The novel's about Archimedes as he returns from his studies at Alexandria - it begins with him coming home to a city on the verge of war, his father dying, and a sick sense that coming home will mean he must close off the part of him that lives and breathes mathematics, and do work he hates to support his family. Archimedes comes to the attention of Hieron, the king of Syracuse, as an outstanding and remarkable engineer - outstanding because he can devise new, original, and effective machines that work well from the very outset, because he can derive the basic principles from mathematics. With Archimedes is Marcus, his Italian slave, who looks after his absent-minded master despite conflicting loyalties. Marcus denies being Roman - the affiliation is dangerous - and Archimedes is too * and doesn't think it useful to press.
Like Island of Ghosts
, which is about troops of Sarmatians - having been sent west as part of their treaty with Rome - settling into Roman Britain, this book is similarly more internal and character-driven.

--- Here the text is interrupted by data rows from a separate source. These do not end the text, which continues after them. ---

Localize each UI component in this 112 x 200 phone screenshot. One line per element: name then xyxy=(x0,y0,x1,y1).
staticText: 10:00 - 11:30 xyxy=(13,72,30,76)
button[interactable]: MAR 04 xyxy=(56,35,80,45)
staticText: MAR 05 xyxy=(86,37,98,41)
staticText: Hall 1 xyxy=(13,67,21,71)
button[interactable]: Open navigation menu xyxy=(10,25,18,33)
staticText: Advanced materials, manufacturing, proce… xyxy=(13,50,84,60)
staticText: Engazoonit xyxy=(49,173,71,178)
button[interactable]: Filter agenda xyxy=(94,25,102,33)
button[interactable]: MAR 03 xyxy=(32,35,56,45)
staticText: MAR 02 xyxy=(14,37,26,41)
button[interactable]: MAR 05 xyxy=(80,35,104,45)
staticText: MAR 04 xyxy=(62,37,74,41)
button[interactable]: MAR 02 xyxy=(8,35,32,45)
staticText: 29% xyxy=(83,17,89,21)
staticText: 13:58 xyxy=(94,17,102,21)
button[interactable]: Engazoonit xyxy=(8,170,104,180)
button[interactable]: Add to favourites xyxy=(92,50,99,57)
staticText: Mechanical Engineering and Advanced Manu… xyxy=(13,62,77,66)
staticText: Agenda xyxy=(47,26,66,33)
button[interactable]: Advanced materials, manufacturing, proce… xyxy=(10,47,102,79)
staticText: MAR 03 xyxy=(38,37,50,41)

Which isn't to say there isn't external conflict; the book is set during the first Punic Wars (paging dhampyresa
- though it's not really about Rome or Carthage so IDK if you're interested?) and Syracuse is caught between the two. Hieron is trying to avoid having to fight either or both of them at once, but needs siege engines to prevent either from eating his city. But he recognizes that Archimedes is brilliant - and also not an engineer by choice, merely to support his family; he knows Archimedes loved Alexandria and the Museum and Library there, and wrestles with how or if he can keep Archimedes in the service of his beloved city.( More discussion with spoilers )
Generally very recommended! I love Bradshaw's writing, the characters are all great and well-drawn (with human, sympathetic motivations), and is set in Classical antiquity if that's a selling point, though it doesn't rely on you knowing anything about it.